В ту же ночь, гораздо раньше, другая «Скорая» увезла Гюстава,
чтобы как следует осмотреть его, и Мартен сопровождал сына. Он не
вернулся сюда, пока мальчик не уснул в больнице – ему дали легкое
успокоительное. На месте капитан обнаружил Эсперандье, Самиру и
остальных членов своей команды, прокурора Тулузы Кати д’Юмьер и
доктора Фатию Джеллали. А также Стелена, начальника Региональной
службы судебной полиции. Тот объявил ему, что его в тот же день
вызывают на ковер в полицию полиций, а также временно отстраняют
от должности. Слушая его, Сервас не ощутил ничего, что должен был
бы ощутить: ни страха, ни угрызений совести. Ничего, кроме
бешенства и печали. От этой ночи у него осталось лишь одно
ощущение: он спас своего сына. Конечно, в известной степени он
потерпел поражение, поскольку погибли два человека.
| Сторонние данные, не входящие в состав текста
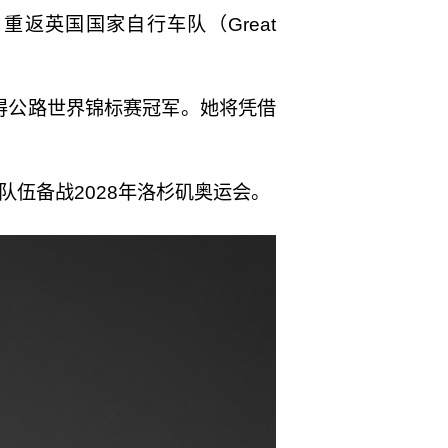
）重返英国国家自行车队（Great
得公路世界锦标赛冠军。她将凭借
伍备战2028年洛杉矶奥运会。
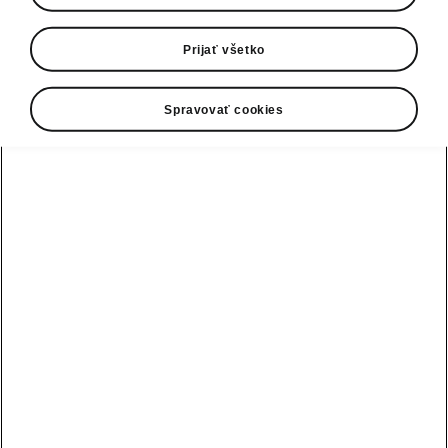
0800 124 125
E-mail
Prijať všetko
infolinka@skoda-auto.sk
Spravovať cookies
Kontaktný formulár
Pozri tiež
Skladové vozidlá
Konfigurátor
Testovacia jazda
Nájsť predajcu alebo servis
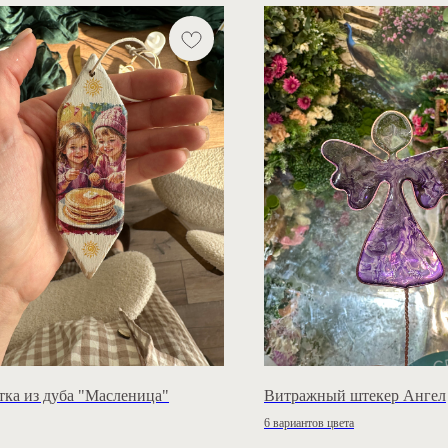
тка из дуба "Масленица"
Витражный штекер Ангел
6 вариантов цвета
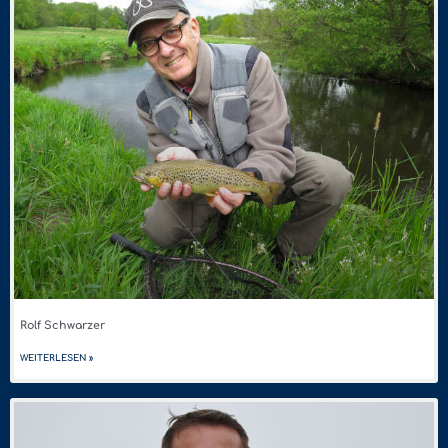
Rolf Schwarzer
WEITERLESEN »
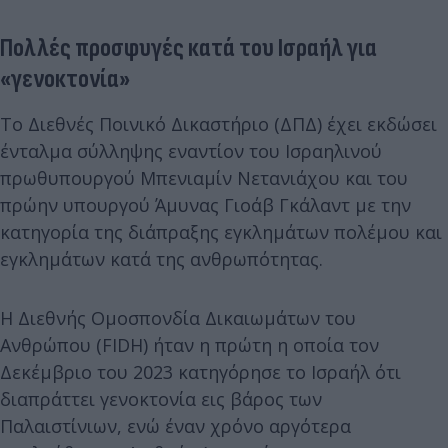
Πολλές προσφυγές κατά του Ισραήλ για
«γενοκτονία»
Το Διεθνές Ποινικό Δικαστήριο (ΔΠΔ) έχει εκδώσει
ένταλμα σύλληψης εναντίον του Ισραηλινού
πρωθυπουργού Μπενιαμίν Νετανιάχου και του
πρώην υπουργού Άμυνας Γιοάβ Γκάλαντ με την
κατηγορία της διάπραξης εγκλημάτων πολέμου και
εγκλημάτων κατά της ανθρωπότητας.
Η Διεθνής Ομοσπονδία Δικαιωμάτων του
Ανθρώπου (FIDH) ήταν η πρώτη η οποία τον
Δεκέμβριο του 2023 κατηγόρησε το Ισραήλ ότι
διαπράττει γενοκτονία εις βάρος των
Παλαιστίνιων, ενώ έναν χρόνο αργότερα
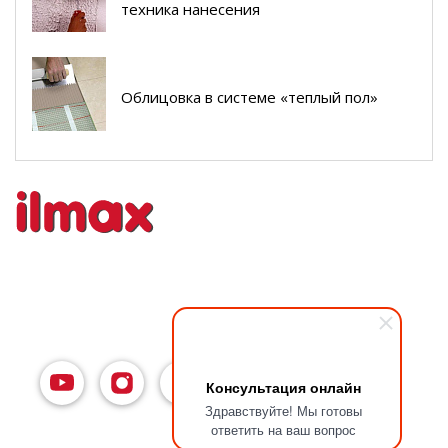
техника нанесения
Облицовка в системе «теплый пол»
Консультация онлайн
Здравствуйте! Мы готовы
ответить на ваш вопрос
7592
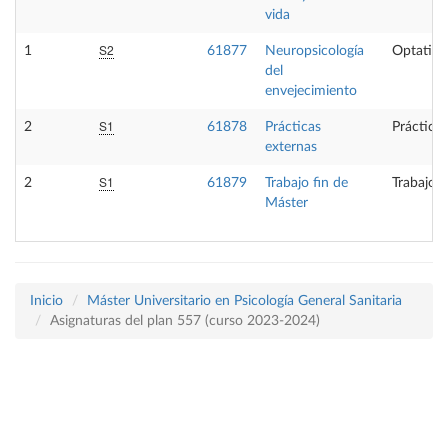
vida
S2
1
61877
Neuropsicología
Optativa
del
envejecimiento
S1
2
61878
Prácticas
Prácticas
externas
S1
2
61879
Trabajo fin de
Trabajo f
Máster
Inicio
Máster Universitario en Psicología General Sanitaria
Asignaturas del plan 557 (curso 2023-2024)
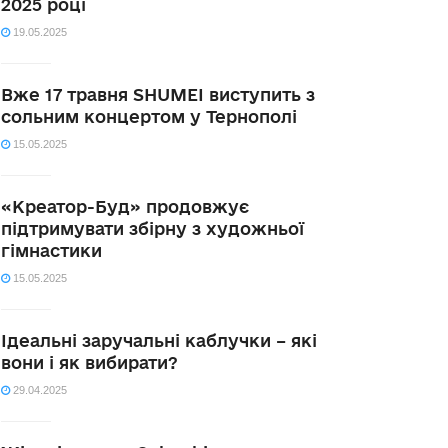
2025 році
19.05.2025
Вже 17 травня SHUMEI виступить з
сольним концертом у Тернополі
15.05.2025
«Креатор-Буд» продовжує
підтримувати збірну з художньої
гімнастики
15.05.2025
Ідеальні заручальні каблучки – які
вони і як вибирати?
29.04.2025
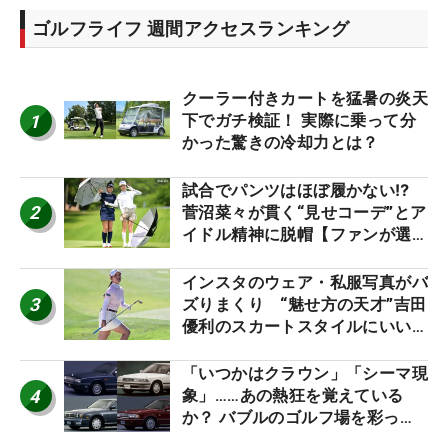
ゴルフライフ 週間アクセスランキング
クーラー付きカートを猛暑の炎天
1
下でガチ検証！ 実際に乗って分
かった驚きの冷却力とは？
試合でパンツはほぼ履かない⁉
2
菅沼菜々が貫く“見せコーデ”とア
イドル精神に脱帽【ファンが選ぶ
神10】
インスタのウェア・私服写真がバ
3
ズりまくり “魅せ方の天才”吉田
優利のスカートスタイルにいい
ね！【ファンが選ぶ神10】
「いつかはクラウン」「シーマ現
4
象」……あの熱狂を覚えている
か？ バブルのゴルフ場を彩った
名車たち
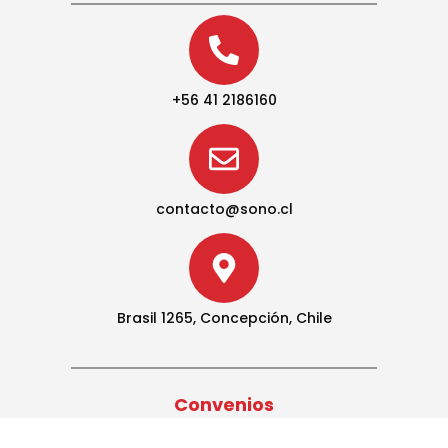
+56 41 2186160
contacto@sono.cl
Brasil 1265, Concepción, Chile
Convenios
– Мартен, на этот раз я ничего не могу для тебя сделать, – тихо
сказал Стелен. – Ты перешел все границы.
Тон был сдержанный, почти дружеский. По всей вероятности,
Стелен его щадил. Может, потому, что у него самого был сын чуть
постарше Гюстава. Прислонившись к одному из фургонов, очень
бледный в утреннем свете, Сервас отхлебнул еще глоточек горячего
кофе, прежде чем ответить:
– А что вы сделали бы на моем месте?
Этот вопрос, похоже, поверг начальника в глубины задумчивости.
***
Он провел восемь часов в ожидании представителей ГИНП,
Генеральной инспекции национальной полиции, срочным порядком
выехавших из Бордо. Они сразу же приступили к главному: «Почему
вы не сообщили вашему начальству?» «Почему вы заставили Эрика
Ланга войти в зернохранилище?» «Вы действительно сомневались в
том, на что способен Реми Мандель?» Потом, по мере того как шли
часы, они перешли на «ты»: «Они хотят поджарить тебе задницу,
Сервас, плохо тебе придется». Но все это говорилось без злобы.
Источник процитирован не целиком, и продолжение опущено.